7. Evaluation

Ground truth

Two sources, joined on run accession (sample_id):

AMRFinder+ (assets/amrfinder_gt_expansion.tsv) — assembly-derived gene presence calls for the plasmid panel: blaKPC, blaCTX-M, blaNDM, qnrB1, blaOXA-48, aac6-Ib-cr. Also provides a baseline blaSHV presence call.
Kleborate v3 (assets/kpsc_expansion_kleborate_gt_runlevel.tsv) — overrides AMRFinder+ for blaSHV with per-sample BLAST copy counts from the assembly, so the chromosomal-CNV metric is “extra copy ≥ 2” rather than “presence vs absence”.
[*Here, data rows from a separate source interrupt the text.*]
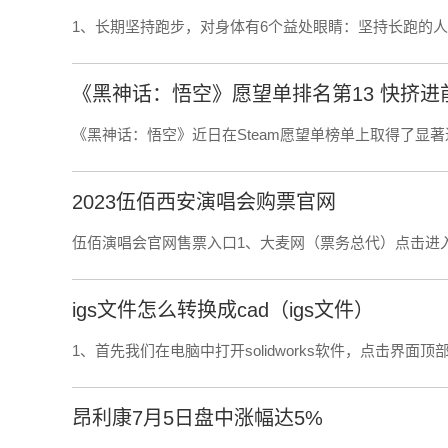
1、长期坚持跑步，对身体有6个益处眼睛：坚持长跑的人
《黑神话：悟空》愿望单排名第13 快挤进
《黑神话：悟空》近日在Steam愿望单榜单上取得了显
2023伍佰西安演唱会购票官网
伍佰演唱会官网售票入口1、大麦网（票务总代）点击进
igs文件怎么转换成cad（igs文件）
1、首先我们在电脑中打开solidworks软件，点击界面
昂利康7月5日盘中涨幅达5%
Both tables are bridged from BioSample-level to run-level identifiers using assets/kpsc_expansion_metadata.tsv (sample_id column may be comma-separated for multi-run BioSamples — we keep the first run).

Metrics

models/evaluation/04_kpsc_evaluation.py computes per-gene:

Metric	Definition
MCC	Matthews correlation coefficient. The primary metric.
FNR	False-negative rate: fraction of true events called as normal. Primary optimisation target — minimising missed AMR calls.
PPV	Precision. Apparent FPs may be real (assembly-derived ground truth is imperfect), so PPV is interpreted with caution.
call_rate	Fraction of GT-callable samples for which CNVRock produced a non-missing call.
n_eval	Number of samples in the evaluation.
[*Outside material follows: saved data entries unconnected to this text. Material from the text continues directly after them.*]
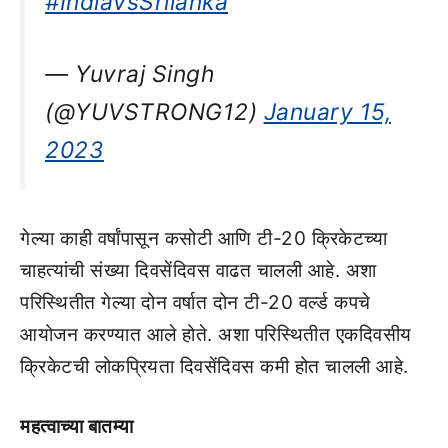
#IndiavsSrilanka
— Yuvraj Singh
(@YUVSTRONG12)
January 15,
2023
गेल्या काही वर्षांपासून कसोटी आणि टी-20 क्रिकेटच्या
चाहत्यांची संख्या दिवसेंदिवस वाढत चालली आहे. अशा
परिस्थितीत गेल्या दोन वर्षात दोन टी-20 वर्ल्ड कपचे
आयोजन करण्यात आले होते. अशा परिस्थितीत एकदिवसीय
क्रिकेटची लोकप्रियता दिवसेंदिवस कमी होत चालली आहे.
महत्वाच्या बातम्या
For each gene, the eval also reports:

Diagnostic	What it tells you
`CRR/PCN by predicted label`	Whether the underlying signal (`p10/p25/p50/p75/p90` of CRR for chromosomal genes, PCN for plasmid) is correctly stratified by the predicted label. If `pred_normal` and `pred_event` overlap, the threshold is wrong.
`delta` (model-added missingness)	Samples where ground truth is callable but the model failed HMM sanity. High delta = HMM convergence problems.
Stratification by ST	Per-ST MCC, FNR, PPV. Reveals if any clone is systematically mis-called.
Segment-level callability	What % of samples produced ≥ 1 non-CN1 segment. Low callability flags model-collapse modes.

Two-sided evaluation

The eval runs separately for chromosomal and plasmid genes:

Chromosomal: uses gene_calls.tsv and chromosomal-flank CRR. Currently scored: blaSHV (extra-copy mode).
Plasmid: uses plasmid_gene_calls.tsv and absolute PCN. Currently scored: blaKPC, blaCTX-M, blaNDM, qnrB1, blaOXA-48, aac6-Ib-cr.

Hold-out subset

If cnv_eval_holdout_tsv is set in the config, the evaluation restricts to the listed run accessions. This is how we report out-of-distribution performance for the manuscript (Phase 1 holdout never seen at any tier of the scaling study).

Output

The headline summary evaluation.txt follows a fixed format with three blocks:

OVERALL                  MCC / FNR / PPV / call_rate / n_eval per gene
MISSINGNESS              per-gene gt_miss / pred_miss / delta
CRR/PCN BY LABEL         signal-conditioned-on-predicted-label percentiles

Plus optional per-ST and segment diagnostics sections.

Tip

For the manuscript, the most important rows are the OVERALL MCC values for each gene at each scaling tier (5K → 10K → 20K → 40K). These populate the 8. Scaling study table.